Café Variations will accomplish in many ways a similar trajectory. A large student ensemble (twenty-two) is joined by eight SITI company members in the creation of this new piece, all led by Anne Bogart who has been in residence at Emerson for over a month. The production will open in Boston and run for two weeks, but its future as a SITI Company work will most likely not involve the Emerson community beyond its Boston iteration.
Complexities abound and I don’t mean in any way to soft-pedal the conflicting interests and struggles involved in this work. There is a clear upside of time spent for the students working with professionals in the field, the rewards of creating new work, the knowledge that they are contributing to a larger whole. There is also the danger of feeling like simply fodder for a larger machine, and to have the awful sense that one’s work is being taken for granted.

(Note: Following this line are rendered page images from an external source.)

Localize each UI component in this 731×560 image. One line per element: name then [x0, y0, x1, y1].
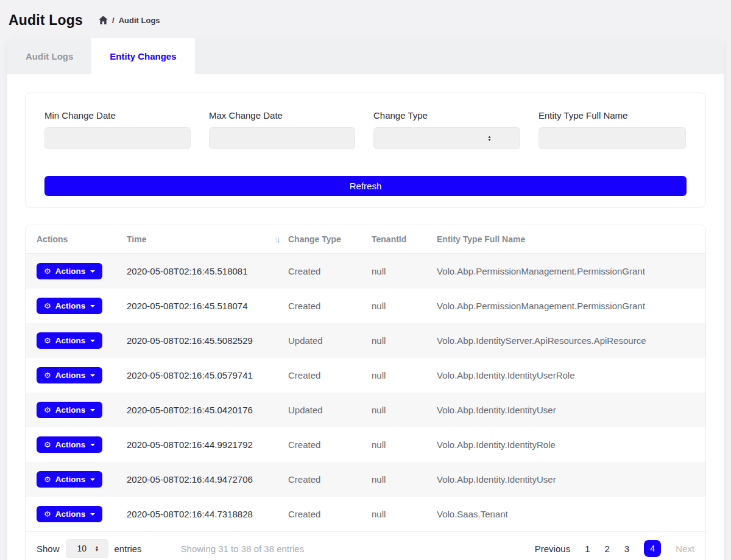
cell-time: 2020-05-08T02:16:45.0420176: [127, 393, 288, 427]
page-size-select[interactable]: 10 ▲▼: [66, 539, 108, 558]
tab-bar: Audit Logs Entity Changes: [7, 38, 724, 74]
cell-tenant-id: null: [372, 427, 437, 462]
home-icon[interactable]: [99, 16, 108, 24]
caret-down-icon: [90, 513, 95, 516]
column-header-tenant-id: TenantId: [372, 225, 437, 254]
cell-change-type: Updated: [288, 393, 372, 427]
pagination-next[interactable]: Next: [676, 544, 694, 554]
row-actions-button[interactable]: ⚙Actions: [37, 506, 102, 522]
table-row: ⚙Actions2020-05-08T02:16:45.518081Create…: [26, 254, 705, 289]
table-row: ⚙Actions2020-05-08T02:16:45.0420176Updat…: [26, 393, 705, 427]
caret-down-icon: [90, 270, 95, 273]
cell-time: 2020-05-08T02:16:45.0579741: [127, 358, 288, 393]
column-header-change-type: Change Type: [288, 225, 372, 254]
column-header-actions: Actions: [26, 225, 127, 254]
gear-icon: ⚙: [44, 475, 51, 483]
gear-icon: ⚙: [44, 510, 51, 518]
caret-down-icon: [90, 340, 95, 342]
pagination-page-3[interactable]: 3: [624, 544, 629, 554]
cell-time: 2020-05-08T02:16:45.518074: [127, 289, 288, 323]
cell-tenant-id: null: [372, 497, 437, 531]
cell-tenant-id: null: [372, 358, 437, 393]
table-row: ⚙Actions2020-05-08T02:16:44.9472706Creat…: [26, 462, 705, 497]
breadcrumb: / Audit Logs: [99, 16, 160, 25]
entity-changes-table: Actions Time ↑↓ Change Type TenantId Ent…: [26, 225, 705, 531]
column-header-time[interactable]: Time ↑↓: [127, 225, 288, 254]
table-row: ⚙Actions2020-05-08T02:16:44.7318828Creat…: [26, 497, 705, 531]
column-header-entity-type-full-name: Entity Type Full Name: [437, 225, 705, 254]
row-actions-button[interactable]: ⚙Actions: [37, 332, 102, 349]
gear-icon: ⚙: [44, 406, 51, 414]
table-row: ⚙Actions2020-05-08T02:16:45.0579741Creat…: [26, 358, 705, 393]
cell-entity-type-full-name: Volo.Abp.Identity.IdentityUser: [437, 393, 705, 427]
cell-actions: ⚙Actions: [26, 358, 127, 393]
row-actions-button[interactable]: ⚙Actions: [37, 471, 102, 488]
cell-actions: ⚙Actions: [26, 289, 127, 323]
cell-time: 2020-05-08T02:16:44.9472706: [127, 462, 288, 497]
gear-icon: ⚙: [44, 267, 51, 275]
table-header-row: Actions Time ↑↓ Change Type TenantId Ent…: [26, 225, 705, 254]
pagination-page-2[interactable]: 2: [604, 544, 609, 554]
select-updown-icon: ▲▼: [487, 135, 492, 141]
cell-entity-type-full-name: Volo.Abp.IdentityServer.ApiResources.Api…: [437, 323, 705, 358]
cell-tenant-id: null: [372, 254, 437, 289]
caret-down-icon: [90, 305, 95, 307]
cell-actions: ⚙Actions: [26, 323, 127, 358]
min-change-date-label: Min Change Date: [44, 110, 191, 121]
sort-icon[interactable]: ↑↓: [274, 235, 278, 244]
cell-change-type: Updated: [288, 323, 372, 358]
pagination: Previous1234Next: [535, 540, 694, 557]
pagination-page-1[interactable]: 1: [585, 544, 590, 554]
cell-tenant-id: null: [372, 393, 437, 427]
table-row: ⚙Actions2020-05-08T02:16:45.5082529Updat…: [26, 323, 705, 358]
field-change-type: Change Type ▲▼: [373, 110, 520, 149]
cell-change-type: Created: [288, 427, 372, 462]
min-change-date-input[interactable]: [44, 127, 191, 149]
cell-actions: ⚙Actions: [26, 393, 127, 427]
cell-actions: ⚙Actions: [26, 462, 127, 497]
field-min-change-date: Min Change Date: [44, 110, 191, 149]
entity-type-full-name-label: Entity Type Full Name: [539, 110, 686, 121]
entity-type-full-name-input[interactable]: [539, 127, 686, 149]
gear-icon: ⚙: [44, 302, 51, 310]
cell-entity-type-full-name: Volo.Abp.Identity.IdentityUserRole: [437, 358, 705, 393]
gear-icon: ⚙: [44, 441, 51, 449]
field-max-change-date: Max Change Date: [209, 110, 355, 149]
gear-icon: ⚙: [44, 337, 51, 345]
filter-panel: Min Change Date Max Change Date Change T…: [25, 93, 706, 208]
row-actions-button[interactable]: ⚙Actions: [37, 402, 102, 418]
table-row: ⚙Actions2020-05-08T02:16:45.518074Create…: [26, 289, 705, 323]
cell-time: 2020-05-08T02:16:44.7318828: [127, 497, 288, 531]
refresh-button[interactable]: Refresh: [44, 176, 687, 196]
tab-audit-logs[interactable]: Audit Logs: [7, 38, 91, 74]
pagination-previous[interactable]: Previous: [535, 544, 570, 554]
cell-actions: ⚙Actions: [26, 427, 127, 462]
cell-change-type: Created: [288, 289, 372, 323]
change-type-label: Change Type: [373, 110, 520, 121]
row-actions-button[interactable]: ⚙Actions: [37, 436, 102, 453]
cell-time: 2020-05-08T02:16:44.9921792: [127, 427, 288, 462]
row-actions-button[interactable]: ⚙Actions: [37, 367, 102, 383]
cell-time: 2020-05-08T02:16:45.5082529: [127, 323, 288, 358]
filter-grid: Min Change Date Max Change Date Change T…: [44, 110, 687, 149]
cell-actions: ⚙Actions: [26, 497, 127, 531]
entries-info: Showing 31 to 38 of 38 entries: [181, 544, 305, 554]
cell-entity-type-full-name: Volo.Abp.Identity.IdentityUser: [437, 462, 705, 497]
field-entity-type-full-name: Entity Type Full Name: [539, 110, 686, 149]
cell-change-type: Created: [288, 462, 372, 497]
max-change-date-label: Max Change Date: [209, 110, 355, 121]
row-actions-button[interactable]: ⚙Actions: [37, 298, 102, 314]
cell-time: 2020-05-08T02:16:45.518081: [127, 254, 288, 289]
page-title: Audit Logs: [9, 12, 83, 29]
pagination-page-4[interactable]: 4: [644, 540, 661, 557]
cell-entity-type-full-name: Volo.Abp.PermissionManagement.Permission…: [437, 254, 705, 289]
caret-down-icon: [90, 374, 95, 377]
cell-change-type: Created: [288, 254, 372, 289]
cell-tenant-id: null: [372, 323, 437, 358]
max-change-date-input[interactable]: [209, 127, 355, 149]
change-type-select[interactable]: ▲▼: [373, 127, 520, 149]
cell-tenant-id: null: [372, 289, 437, 323]
main-card: Audit Logs Entity Changes Min Change Dat…: [7, 38, 724, 560]
tab-entity-changes[interactable]: Entity Changes: [91, 38, 194, 74]
row-actions-button[interactable]: ⚙Actions: [37, 263, 102, 279]
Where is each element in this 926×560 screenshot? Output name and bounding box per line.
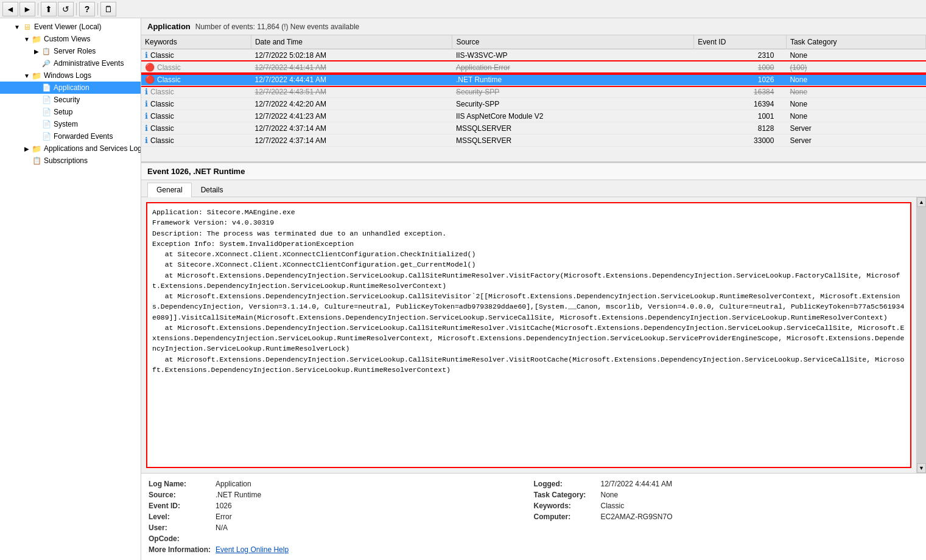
app-services-toggle[interactable]: ▶ [22, 144, 32, 153]
admin-events-label: Administrative Events [54, 59, 124, 68]
cell-taskcategory: None [786, 86, 925, 98]
cell-source: Application Error [452, 61, 694, 74]
tree-root: ▼ 🖥 Event Viewer (Local) ▼ 📁 Custom View… [0, 18, 141, 169]
sidebar-item-app-services[interactable]: ▶ 📁 Applications and Services Log [0, 142, 141, 155]
windows-logs-label: Windows Logs [44, 71, 91, 80]
root-toggle[interactable]: ▼ [12, 22, 22, 32]
col-source[interactable]: Source [452, 35, 694, 49]
table-row[interactable]: ℹ Classic 12/7/2022 4:41:23 AM IIS AspNe… [141, 110, 926, 122]
table-row[interactable]: 🔴 Classic 12/7/2022 4:41:41 AM Applicati… [141, 61, 926, 74]
prop-taskcategory: Task Category: None [534, 489, 919, 500]
scroll-down[interactable]: ▼ [917, 463, 926, 473]
event-table-area[interactable]: Keywords Date and Time Source Event ID T… [141, 35, 926, 163]
app-title: Application [147, 22, 191, 31]
keywords-value: Classic [601, 502, 625, 510]
col-datetime[interactable]: Date and Time [251, 35, 452, 49]
custom-views-toggle[interactable]: ▼ [22, 34, 32, 44]
task-category-label: Task Category: [534, 491, 601, 499]
cell-datetime: 12/7/2022 4:41:23 AM [251, 110, 452, 122]
cell-eventid: 16394 [694, 98, 787, 110]
sidebar-item-windows-logs[interactable]: ▼ 📁 Windows Logs [0, 69, 141, 82]
refresh-button[interactable]: ↺ [58, 2, 74, 16]
event-text-box[interactable]: Application: Sitecore.MAEngine.exe Frame… [146, 202, 911, 468]
cell-datetime: 12/7/2022 5:02:18 AM [251, 49, 452, 61]
sidebar-item-server-roles[interactable]: ▶ 📋 Server Roles [0, 45, 141, 57]
subs-label: Subscriptions [44, 156, 88, 165]
table-row[interactable]: ℹ Classic 12/7/2022 4:43:51 AM Security-… [141, 86, 926, 98]
event-log-link[interactable]: Event Log Online Help [216, 545, 289, 554]
right-panel: Application Number of events: 11,864 (!)… [141, 18, 926, 560]
custom-views-label: Custom Views [44, 35, 90, 43]
cell-keywords: 🔴 Classic [141, 61, 251, 74]
scroll-track[interactable] [917, 207, 926, 463]
col-eventid[interactable]: Event ID [694, 35, 787, 49]
cell-datetime: 12/7/2022 4:43:51 AM [251, 86, 452, 98]
keywords-label: Keywords: [534, 502, 601, 510]
prop-opcode: OpCode: [149, 533, 534, 544]
sidebar-item-setup[interactable]: ▶ 📄 Setup [0, 106, 141, 118]
sidebar-item-application[interactable]: ▶ 📄 Application [0, 82, 141, 94]
cell-taskcategory: None [786, 49, 925, 61]
table-row[interactable]: 🔴 Classic 12/7/2022 4:44:41 AM .NET Runt… [141, 74, 926, 86]
system-label: System [54, 120, 78, 128]
cell-taskcategory: (100) [786, 61, 925, 74]
tab-details[interactable]: Details [192, 183, 233, 197]
tree-root-item[interactable]: ▼ 🖥 Event Viewer (Local) [0, 21, 141, 33]
app-subtitle: Number of events: 11,864 (!) New events … [195, 23, 359, 31]
col-keywords[interactable]: Keywords [141, 35, 251, 49]
prop-keywords: Keywords: Classic [534, 500, 919, 511]
cell-keywords: ℹ Classic [141, 49, 251, 61]
up-button[interactable]: ⬆ [41, 2, 57, 16]
tab-general[interactable]: General [147, 183, 192, 197]
table-row[interactable]: ℹ Classic 12/7/2022 4:37:14 AM MSSQLSERV… [141, 122, 926, 135]
logged-label: Logged: [534, 480, 601, 488]
cell-source: MSSQLSERVER [452, 122, 694, 135]
event-text-wrapper: Application: Sitecore.MAEngine.exe Frame… [141, 197, 926, 473]
help-button[interactable]: ? [79, 2, 95, 16]
toolbar-separator-2 [76, 3, 77, 15]
cell-source: Security-SPP [452, 86, 694, 98]
scrollbar[interactable]: ▲ ▼ [916, 197, 926, 473]
cell-source: .NET Runtime [452, 74, 694, 86]
sidebar-item-subscriptions[interactable]: ▶ 📋 Subscriptions [0, 155, 141, 167]
info-icon: ℹ [145, 124, 148, 133]
cell-datetime: 12/7/2022 4:37:14 AM [251, 135, 452, 147]
server-roles-toggle[interactable]: ▶ [32, 46, 41, 56]
windows-logs-toggle[interactable]: ▼ [22, 71, 32, 80]
prop-computer: Computer: EC2AMAZ-RG9SN7O [534, 511, 919, 522]
prop-moreinfo: More Information: Event Log Online Help [149, 544, 919, 555]
computer-value: EC2AMAZ-RG9SN7O [601, 513, 673, 521]
sidebar-item-system[interactable]: ▶ 📄 System [0, 118, 141, 130]
app-services-label: Applications and Services Log [44, 144, 141, 153]
detail-content: Application: Sitecore.MAEngine.exe Frame… [141, 197, 926, 473]
sidebar-item-security[interactable]: ▶ 📄 Security [0, 94, 141, 106]
sidebar-item-admin-events[interactable]: ▶ 🔎 Administrative Events [0, 57, 141, 69]
root-label: Event Viewer (Local) [34, 23, 102, 31]
sidebar-item-forwarded-events[interactable]: ▶ 📄 Forwarded Events [0, 130, 141, 142]
cell-keywords: ℹ Classic [141, 110, 251, 122]
level-value: Error [216, 513, 232, 521]
back-button[interactable]: ◄ [2, 2, 18, 16]
prop-user: User: N/A [149, 522, 534, 533]
export-button[interactable]: 🗒 [100, 2, 116, 16]
forward-button[interactable]: ► [19, 2, 35, 16]
table-row[interactable]: ℹ Classic 12/7/2022 4:42:20 AM Security-… [141, 98, 926, 110]
subs-icon: 📋 [32, 156, 41, 166]
sidebar-item-custom-views[interactable]: ▼ 📁 Custom Views [0, 33, 141, 45]
cell-taskcategory: None [786, 110, 925, 122]
prop-grid: Log Name: Application Source: .NET Runti… [149, 478, 919, 544]
cell-eventid: 8128 [694, 122, 787, 135]
table-row[interactable]: ℹ Classic 12/7/2022 5:02:18 AM IIS-W3SVC… [141, 49, 926, 61]
log-name-label: Log Name: [149, 480, 216, 488]
table-row[interactable]: ℹ Classic 12/7/2022 4:37:14 AM MSSQLSERV… [141, 135, 926, 147]
cell-taskcategory: None [786, 98, 925, 110]
col-taskcategory[interactable]: Task Category [786, 35, 925, 49]
prop-col1: Log Name: Application Source: .NET Runti… [149, 478, 534, 544]
scroll-up[interactable]: ▲ [917, 197, 926, 207]
computer-label: Computer: [534, 513, 601, 521]
cell-datetime: 12/7/2022 4:37:14 AM [251, 122, 452, 135]
source-label: Source: [149, 491, 216, 499]
toolbar-separator-3 [97, 3, 98, 15]
error-icon: 🔴 [145, 63, 155, 72]
custom-views-folder-icon: 📁 [32, 34, 41, 44]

But the presence of Anne and her company has had a impact on the culture of performing arts. One faculty member commented this week that his students, none of whom are in Café Variations, are modeling a discipline and focus that is a hallmark of Anne’s work. I look forward to The Commons impacting Performing Arts the same way.
From my point of view, the work itself is worth these challenges. There is no question in my mind that the department at Emerson gains from these collaborations: the students are our focus and our future, and they are more able to see and feel and imagine what is ahead for them through the prism of these experiences. The Commons will be a new adventure for all of us, and I don’t begin to imagine where these collaborations will lead. But I view the presence of ArtsEmerson, of The Commons, and the addition of Polly, David, and collaborators, as I do any good rehearsal room: we don’t have to know where we will end up, we just need good voices to start the conversation.